Lowell Libson & Jonny Yarker Ltd

George Stubbs
Marmaduke Tunstall’s Lemur 
1773
British Museum, London

George Stubbs has been much on our mind recently. Lowell and Jonny travelled to New Haven in May for the re-opening of the Yale Center for British Art. The building has been intelligently and sensitively restored, with several of Louis Khan’s original ideas being reinstated, most impressively the study gallery. The real joy is the re-installation, entitled ‘Britain in the World’, this highly intelligent, thought provoking and beautiful hang shows the breadth and depth of the YCBA’s extensive holdings. Arranged chronologically and thematically, the new hang wraps around the fourth and second floors, leading the visitor through the history of British art. But rather than an isolated, narrow view, as the title of the rehang suggests, the display constantly gives British art a global context. There are some marvellous moments: a constellation of plein air studies places Constable in the company of his contemporary Richard Parkes Bonnington, friend William Mulready, and Edwin Landseer; a pair of mythological paintings by James Ward flank a Haydon and look on at a sculpture by Gibson, giving a rounded look at the second generation of neo-classical painters and Palmer hangs next to his father-in-law, John Linnell. But perhaps the greatest success is the juxtaposition of works by George Stubbs and Joseph Wright of Derby, whose paintings fill one of Khan’s bays. These two titans of mid-eighteenth century Britain who seem to encapsulate the contemporary concerns of science, industry and art and whose paintings bridge the ideas of neo-classicism, romanticism and the sublime, work well together.  

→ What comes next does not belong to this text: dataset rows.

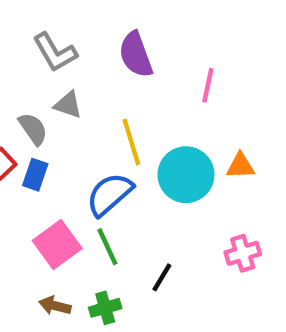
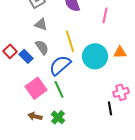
gray semicircle: (33, 129) -> (42, 47), moved
blue rectangle: (35, 175) -> (26, 56), turned -64
black line: (162, 277) -> (110, 108), moved, turned -40
green cross: (105, 308) -> (58, 117), turned -32

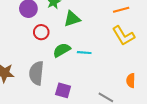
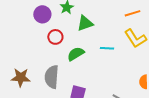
cyan line: (84, 53) -> (107, 48), moved

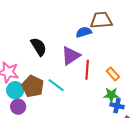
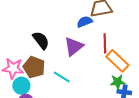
red line: (87, 70) -> (105, 43), moved
orange rectangle: (113, 74) -> (117, 61), size x1.6
brown pentagon: (33, 86) -> (34, 67), moved

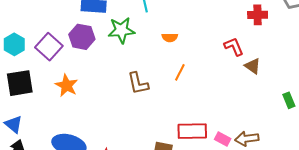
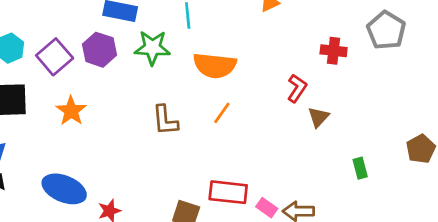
orange semicircle: (170, 37) -> (215, 65), size x2.0
red L-shape: (234, 47) -> (297, 88), turned 50
brown triangle: (253, 66) -> (318, 117), turned 30

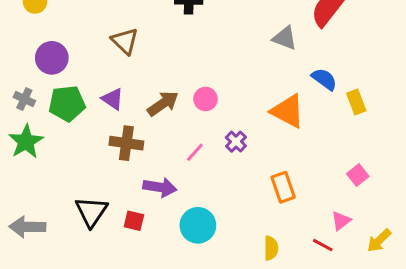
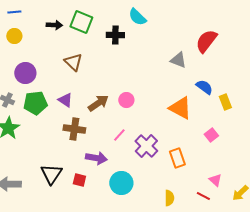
purple cross: (236, 142) -> (146, 146), moved, size x1.6
pink square: (358, 175) -> (211, 135), moved
pink triangle: (341, 221) -> (215, 180), turned -40

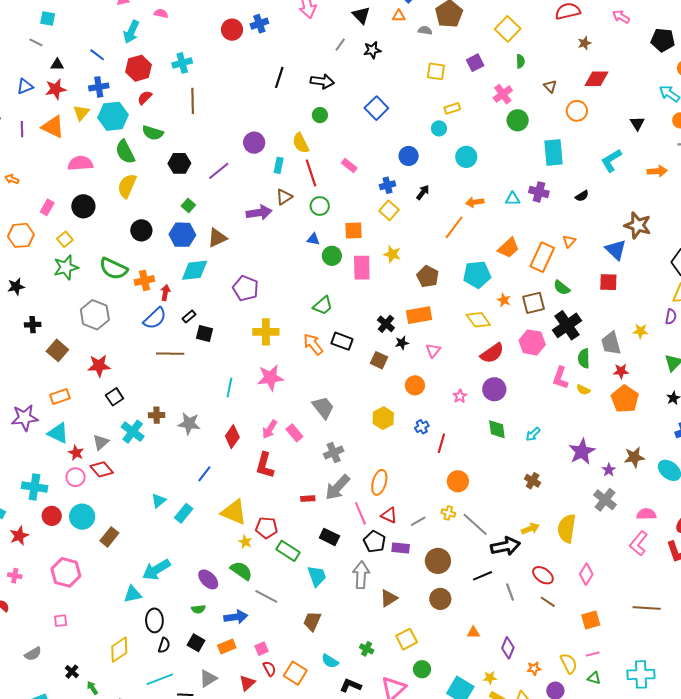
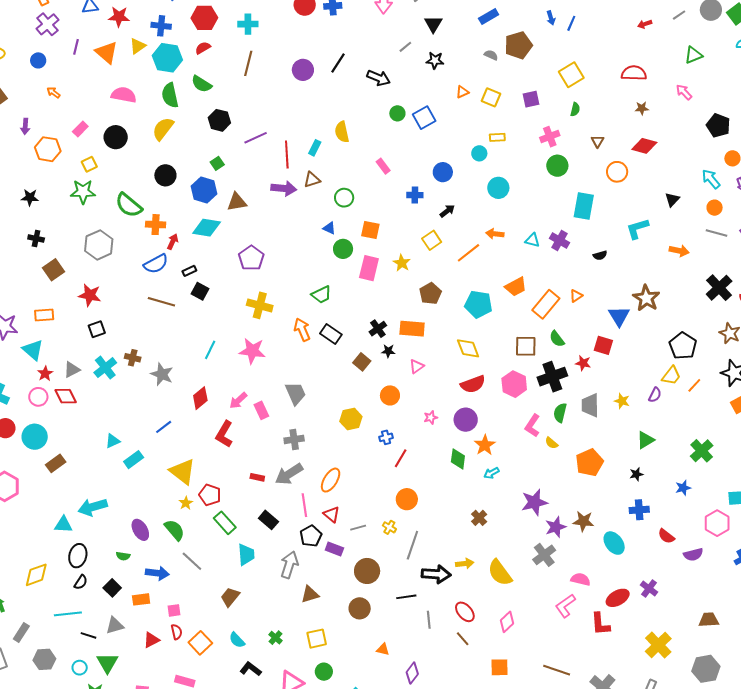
orange triangle: (399, 16) -> (462, 92), moved, turned -40
green circle: (320, 115) -> (397, 113), moved
purple circle: (254, 143) -> (303, 70), moved
red line: (311, 173) -> (287, 155), moved
yellow square: (389, 210) -> (432, 240), moved
orange star: (504, 300) -> (485, 445), moved, size x1.5
red star: (621, 371) -> (583, 363), moved
purple star: (609, 470) -> (556, 527), size x1.5
gray line: (475, 524) -> (412, 545), turned 52
yellow semicircle: (567, 528) -> (500, 573), turned -60

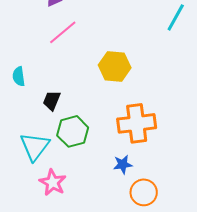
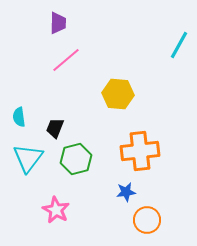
cyan semicircle: (19, 76) -> (19, 117), moved
cyan triangle: (35, 146) -> (28, 158), moved

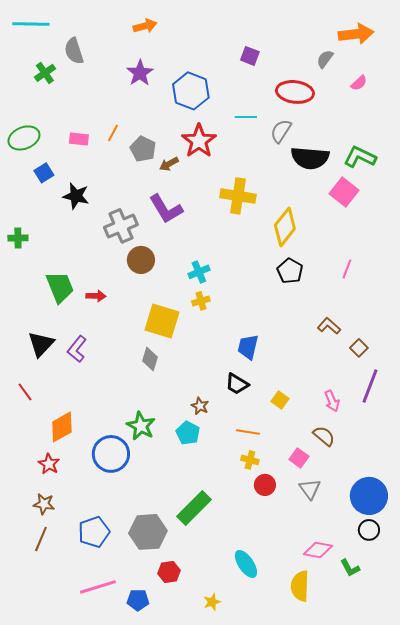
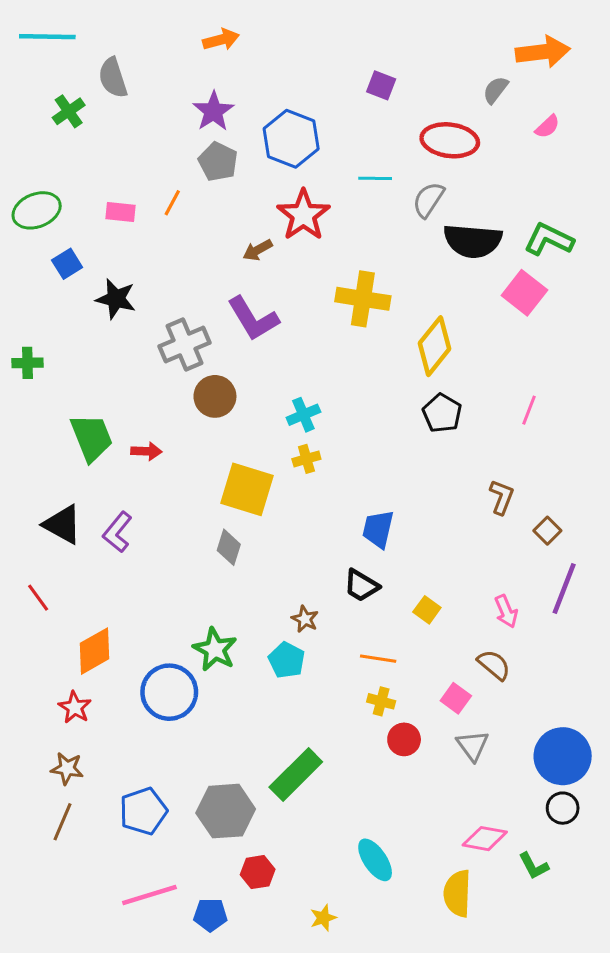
gray pentagon: (143, 149) -> (218, 162), moved
brown L-shape: (329, 326) -> (502, 497), turned 70
black triangle: (41, 344) -> (63, 524), turned -44

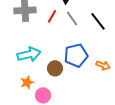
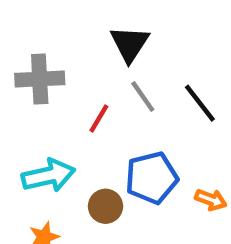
red line: (52, 16) -> (99, 118), moved

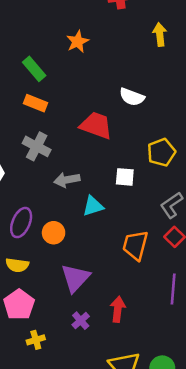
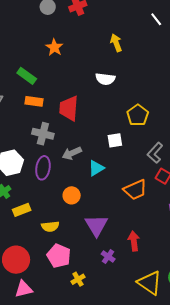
yellow arrow: (160, 34) -> (116, 43), moved
red trapezoid: (96, 125) -> (69, 108), moved, turned -92
purple ellipse: (21, 223) -> (43, 168), moved
orange trapezoid: (135, 245) -> (135, 190), turned -115

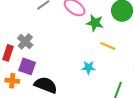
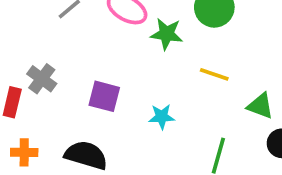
yellow line: (108, 46) -> (214, 74), moved
purple square: (27, 66) -> (104, 96), moved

Two years ago the Holburne Museum in Bath mounted an exhibition on Joseph Wright of Derby (‘Wright of Derby: Bath and Beyond’) which we supported, and they have recently opened an exhibition examining Stubbs’s depictions of wild animals called: Stubbs and the Wild which we are also supporting. The show is small, but highly intelligent and beautifully presented, offering a valuable opportunity to consider Stubbs’s powerful depictions of animals. Stubbs’s paintings range from the purely scientific – records of specimens owned by men of science, such as John Hunter and Sir Joseph Banks – to the exotic trophy and ultimately the sublime landscape, those history paintings were Stubbs revels in the violence of nature. The range of Stubbs’s abilities are amply demonstrated. The show includes wonderfully observed drawings, such as the studies of Marmaduke Tunstall’s Mouse Lemur made in 1773 for Banks, large historical works such as a Horse Frightened by a Lion, experimental works in enamel on porcelain, made in conjunction with Josiah Wedgwood and drawings from his own scientific publication, the Comparative Anatomical Exposition. Each of these elements testify to a restless, innovative artist working at the cutting edge of technological and scientific discovery.